Star Sequencer turned inward finds mystery masses in Earth
Mysterious structures far below the surface of the Earth have been identified, raising new questions about what makes up our planet in its least-understood depths. While Earth is known to have a molten core of liquid iron surrounded by a solid mantle layer, the exact processes going on around that so-called core-mantle boundary are barely explored.
That, of course, is down to the fact that actually penetrating deep enough to research that area is effectively impossible, at least physically. Instead new research has taken advantage of seismology methods to zero in on deep structures that shape how earthquakes resonate through our planet.

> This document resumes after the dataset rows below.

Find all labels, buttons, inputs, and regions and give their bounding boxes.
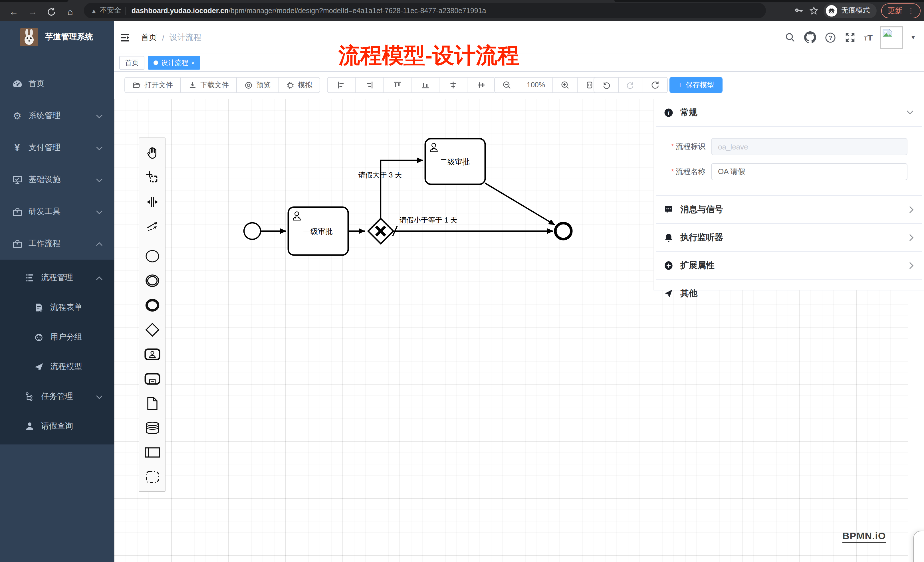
annotation-title: 流程模型-设计流程 — [339, 41, 519, 70]
sidebar-menu: 首页 ⚙ 系统管理 ¥ 支付管理 基础设施 — [0, 53, 114, 445]
chevron-down-icon — [906, 110, 914, 115]
search-icon[interactable] — [784, 31, 797, 43]
task-first-approval[interactable]: 一级审批 — [288, 207, 348, 255]
process-name-input[interactable]: OA 请假 — [711, 163, 908, 180]
section-execution-listener[interactable]: 执行监听器 — [654, 224, 924, 251]
sidebar-item-label: 工作流程 — [28, 238, 60, 249]
zoom-in-button[interactable] — [553, 78, 578, 93]
browser-reload-button[interactable] — [45, 5, 58, 18]
undo-button[interactable] — [594, 78, 619, 93]
address-bar[interactable]: ▲ 不安全 dashboard.yudao.iocoder.cn/bpm/man… — [84, 3, 766, 18]
section-extended-attrs[interactable]: 扩展属性 — [654, 252, 924, 279]
sidebar-item-process-mgmt[interactable]: 流程管理 — [0, 263, 114, 293]
sidebar: 芋道管理系统 首页 ⚙ 系统管理 ¥ 支付管理 — [0, 21, 114, 562]
align-top-icon[interactable] — [384, 78, 411, 93]
flow-label-gt3[interactable]: 请假大于 3 天 — [358, 171, 402, 179]
restart-button[interactable] — [643, 78, 667, 93]
form-edit-icon — [33, 302, 45, 313]
bell-icon — [663, 232, 674, 243]
avatar[interactable] — [880, 26, 903, 49]
open-file-button[interactable]: 打开文件 — [125, 78, 181, 93]
process-name-label: *流程名称 — [654, 166, 711, 177]
screen: ← → ⌂ ▲ 不安全 dashboard.yudao.iocoder.cn/b… — [0, 0, 924, 562]
sidebar-item-system[interactable]: ⚙ 系统管理 — [0, 100, 114, 132]
dashboard-icon — [11, 78, 23, 90]
sidebar-item-workflow[interactable]: 工作流程 — [0, 228, 114, 259]
align-left-icon[interactable] — [328, 78, 356, 93]
sidebar-item-leave-query[interactable]: 请假查询 — [0, 411, 114, 441]
simulate-button[interactable]: 模拟 — [279, 78, 320, 93]
redo-button[interactable] — [619, 78, 643, 93]
sidebar-item-label: 流程表单 — [50, 303, 82, 313]
url-host: dashboard.yudao.iocoder.cn — [132, 7, 229, 15]
flow-gateway-to-task2[interactable] — [381, 160, 423, 219]
avatar-caret-icon[interactable]: ▼ — [910, 34, 916, 40]
breadcrumb-home[interactable]: 首页 — [141, 32, 157, 42]
zoom-out-button[interactable] — [495, 78, 519, 93]
browser-back-button[interactable]: ← — [7, 5, 21, 18]
github-icon[interactable] — [804, 31, 817, 43]
section-message-signal[interactable]: 消息与信号 — [654, 196, 924, 223]
save-model-button[interactable]: + 保存模型 — [669, 77, 723, 93]
sidebar-item-infra[interactable]: 基础设施 — [0, 164, 114, 196]
plus-circle-icon — [663, 260, 674, 270]
fullscreen-icon[interactable] — [844, 31, 856, 43]
sidebar-item-label: 首页 — [28, 79, 45, 89]
download-file-button[interactable]: 下载文件 — [181, 78, 237, 93]
preview-button[interactable]: 预览 — [237, 78, 279, 93]
app-title: 芋道管理系统 — [45, 32, 93, 42]
align-right-icon[interactable] — [356, 78, 384, 93]
sidebar-item-task-mgmt[interactable]: 任务管理 — [0, 382, 114, 411]
process-key-input[interactable]: oa_leave — [711, 138, 908, 155]
monitor-icon — [11, 174, 23, 186]
password-key-icon[interactable] — [794, 5, 804, 16]
sidebar-item-user-group[interactable]: 用户分组 — [0, 322, 114, 352]
active-dot — [153, 60, 158, 65]
sidebar-item-devtools[interactable]: 研发工具 — [0, 196, 114, 228]
start-event[interactable] — [244, 223, 261, 239]
task-second-approval[interactable]: 二级审批 — [425, 139, 485, 184]
url-path: /bpm/manager/model/design?modelId=e4a1a1… — [229, 7, 486, 15]
panel-scroll-gutter — [908, 291, 924, 562]
browser-forward-button[interactable]: → — [26, 5, 39, 18]
end-event[interactable] — [555, 223, 571, 239]
breadcrumb-current: 设计流程 — [170, 32, 201, 42]
properties-panel: i 常规 *流程标识 oa_leave *流程名称 OA 请假 — [654, 99, 924, 291]
process-key-label: *流程标识 — [654, 141, 711, 152]
bpmn-io-watermark[interactable]: BPMN.iO — [842, 531, 886, 543]
yen-icon: ¥ — [11, 142, 23, 153]
workflow-submenu: 流程管理 流程表单 用户分组 — [0, 259, 114, 445]
sidebar-item-label: 任务管理 — [41, 391, 73, 402]
sidebar-item-payment[interactable]: ¥ 支付管理 — [0, 132, 114, 164]
bpmn-canvas[interactable]: 请假大于 3 天 请假小于等于 1 天 一级审批 — [114, 99, 924, 562]
tag-design-active[interactable]: 设计流程 × — [148, 56, 201, 70]
align-center-icon[interactable] — [467, 78, 495, 93]
sidebar-collapse-icon[interactable] — [119, 30, 133, 44]
sidebar-logo[interactable]: 芋道管理系统 — [0, 21, 114, 53]
not-secure-label: 不安全 — [100, 6, 121, 15]
section-general[interactable]: i 常规 — [654, 99, 924, 126]
tag-close-icon[interactable]: × — [191, 59, 195, 66]
exclusive-gateway[interactable] — [368, 219, 393, 244]
sidebar-item-label: 基础设施 — [28, 175, 60, 185]
sidebar-item-label: 支付管理 — [28, 142, 60, 153]
tag-home[interactable]: 首页 — [119, 56, 144, 70]
align-bottom-icon[interactable] — [411, 78, 440, 93]
sidebar-item-process-form[interactable]: 流程表单 — [0, 293, 114, 322]
sidebar-item-process-model[interactable]: 流程模型 — [0, 352, 114, 382]
flow-label-le1[interactable]: 请假小于等于 1 天 — [399, 216, 458, 224]
sidebar-item-home[interactable]: 首页 — [0, 68, 114, 100]
flow-task2-to-end[interactable] — [485, 183, 555, 225]
browser-update-button[interactable]: 更新 ⋮ — [881, 3, 921, 18]
help-icon[interactable]: ? — [824, 31, 837, 43]
chevron-right-icon — [909, 262, 914, 269]
browser-menu-dots-icon[interactable]: ⋮ — [908, 7, 914, 15]
bookmark-star-icon[interactable] — [809, 5, 819, 16]
browser-home-button[interactable]: ⌂ — [63, 5, 77, 18]
toolbox-icon — [11, 206, 23, 217]
toolbox-icon — [11, 238, 23, 249]
font-size-icon[interactable]: TT — [864, 33, 873, 42]
section-other[interactable]: 其他 — [654, 280, 924, 307]
align-middle-icon[interactable] — [440, 78, 467, 93]
zoom-level[interactable]: 100% — [519, 78, 553, 93]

While we only typically take notice of earthquakes when they're strong enough to cause visible damage, the reality is that they're much more common. Each creates seismic waves below the surface of the Earth, which can travel thousands of miles through the planet. Importantly, those waves are changed as they pass through areas with different characteristics, such as density, composition, or temperature.
It's that which researchers at the University of Maryland's Department of Geology took advantage of, to gain a better understanding of just what's happening at the core-mantle boundary. By tracking the echoes of those seismic waves beneath the Pacific Ocean basin, they found that around 40-percent of the wave paths contained what are known as shear wave echoes.
They're generated as the reverberations pass along the core-mantle boundary, the waves diffracting and thus arriving as seismometer sites at slightly different times. Echoes from nearby structures arrive at the instruments more rapidly; those from larger structures are louder. Combining measurements of travel time and amplitude, models of the physical properties of the rock and other substances can be constructed.
Typically, though, only a few waves would be measured. That can leave it difficult to identify different echoes, which can blend into the underlying reverberations. What the UMD geologists did was cast a far wider net. "By looking at thousands of core-mantle boundary echoes at once, instead of focusing on a few at a time, as is usually done, we have gotten a totally new perspective," Doyeon Kim, postdoctoral fellow in the UMD Department of Geology and the lead author of a new paper on the research, explains.
Kim and the team used a machine learning algorithm, dubbed Sequencer, which could analyze 7,000 different seismograms recorded from hundreds of earthquakes. These took place between 1990 and 2018, all of 6.5 magnitude or greater, from around the Pacific Ocean basin. Although Sequencer was originally developed for astronomers to spot radiation patterns in space, it turned out just as adept at picking them out in seismic echoes.
"The scientists found that the large patch of very dense, hot material at the core-mantle boundary beneath Hawaii produced uniquely loud echoes, indicating that it is even larger than previous estimates," the UMD says. "Known as ultralow-velocity zones (ULVZs), such patches are found at the roots of volcanic plumes, where hot rock rises from the core-mantle boundary region to produce volcanic islands. The ULVZ beneath Hawaii is the largest known."
Meanwhile, another ULVZ was identified beneath the Marquesas Islands, the first time it was spotted.
What remains to be figured out is just how these geological features are impacted by – and help shape – the tectonic movements of the Earth. The hope is that the areas of unusually dense, hot rock could better explain how the planet formed, and how it could further change over time. That, in turn, might assist in predicting future earthquakes.